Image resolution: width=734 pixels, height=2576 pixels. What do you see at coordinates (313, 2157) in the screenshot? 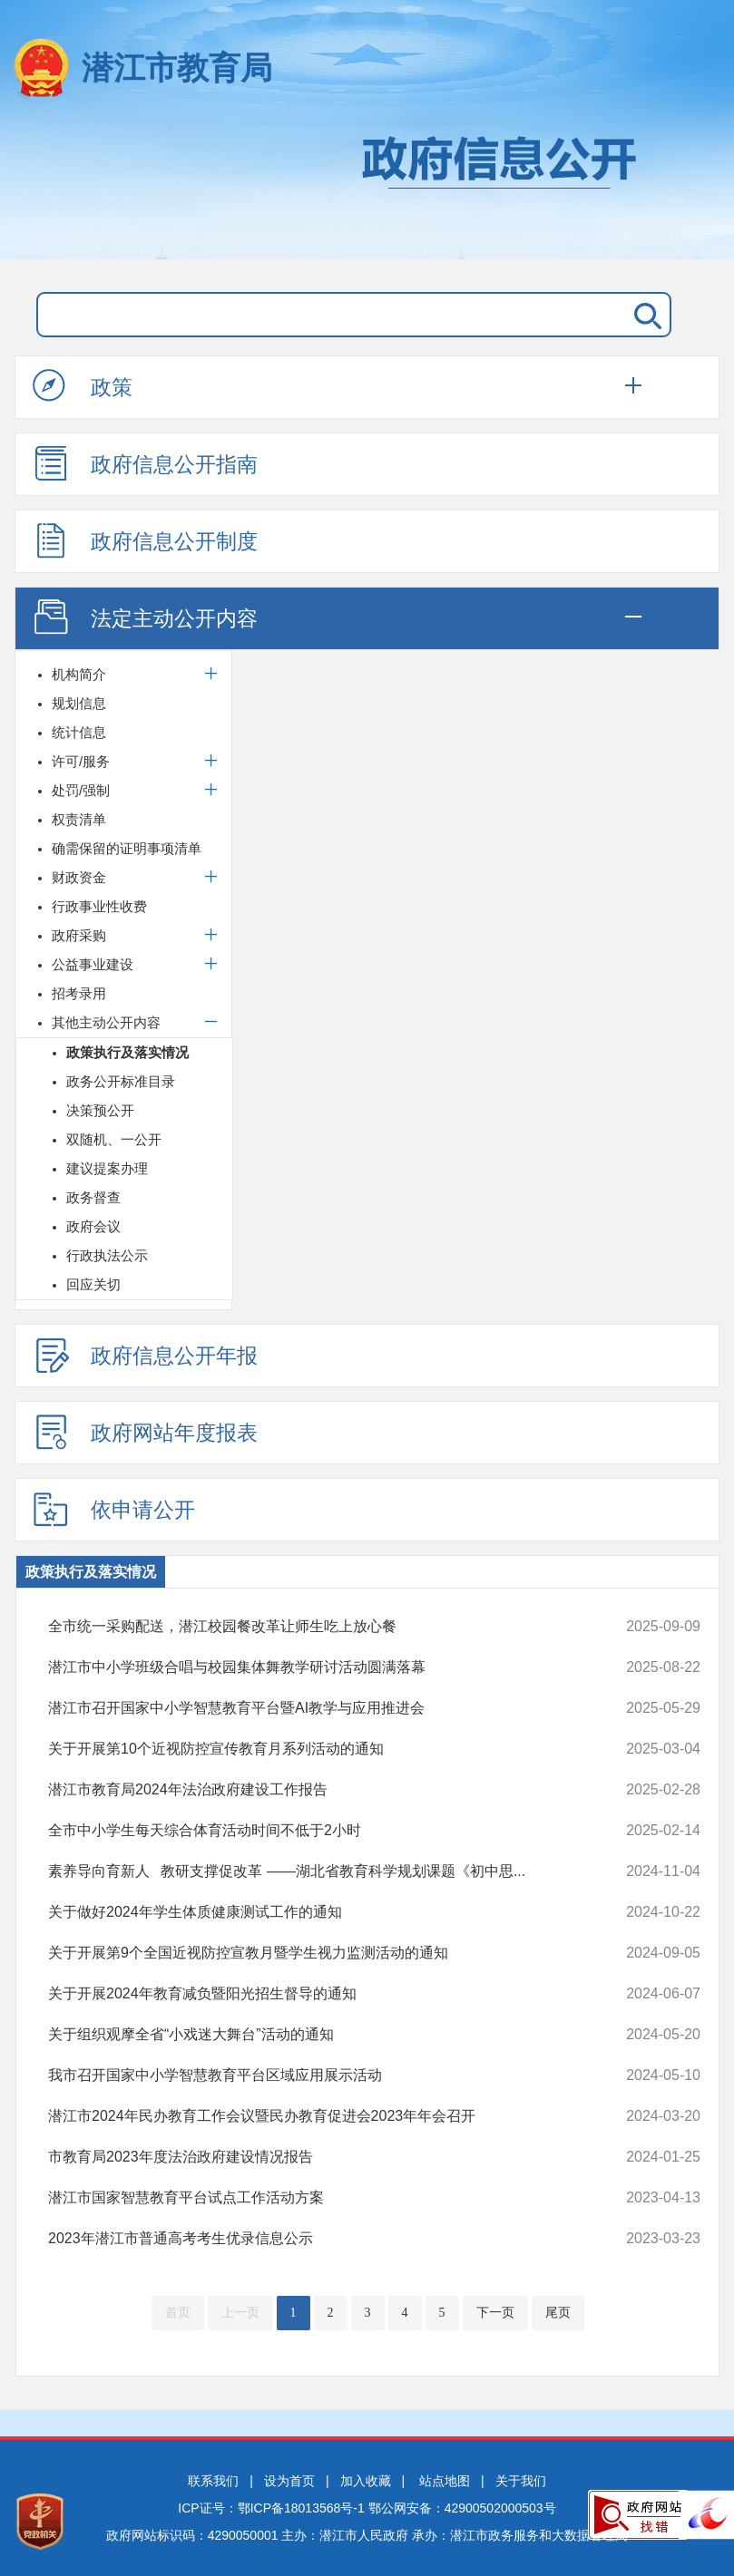
I see `市教育局2023年度法治政府建设情况报告` at bounding box center [313, 2157].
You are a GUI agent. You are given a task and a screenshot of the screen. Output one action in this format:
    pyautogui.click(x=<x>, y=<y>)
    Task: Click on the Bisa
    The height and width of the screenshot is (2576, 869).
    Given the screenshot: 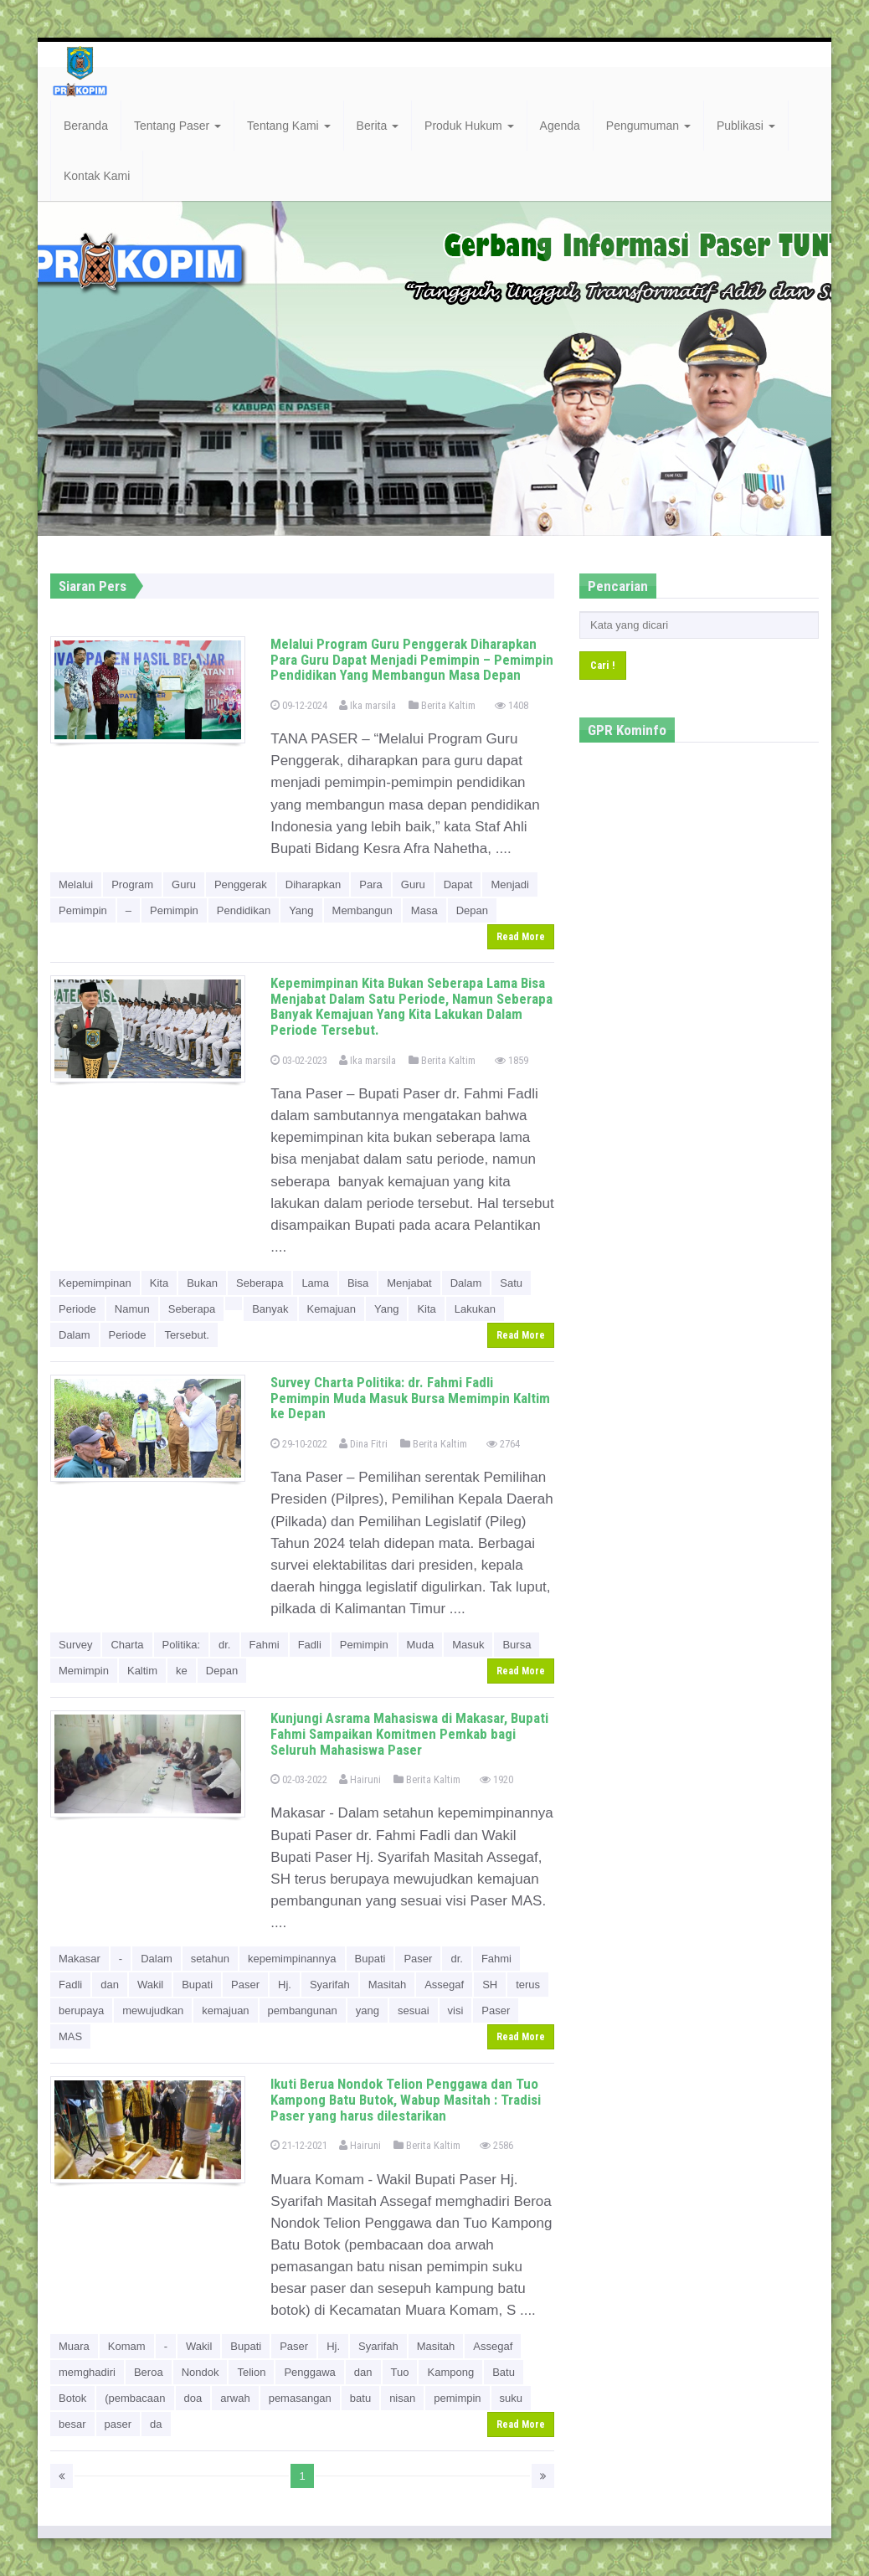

##############################

** PROBLEM TO WORK ON **
Write out exactly the lines from the one that contains "pyautogui.click(x=<x>, y=<y>)" through the last line of the data above, both included. Leave every picture out.

** ANSWER TO THIS EXERCISE **
    pyautogui.click(x=<x>, y=<y>)
    Task: Click on the Bisa
    The height and width of the screenshot is (2576, 869).
    Given the screenshot: 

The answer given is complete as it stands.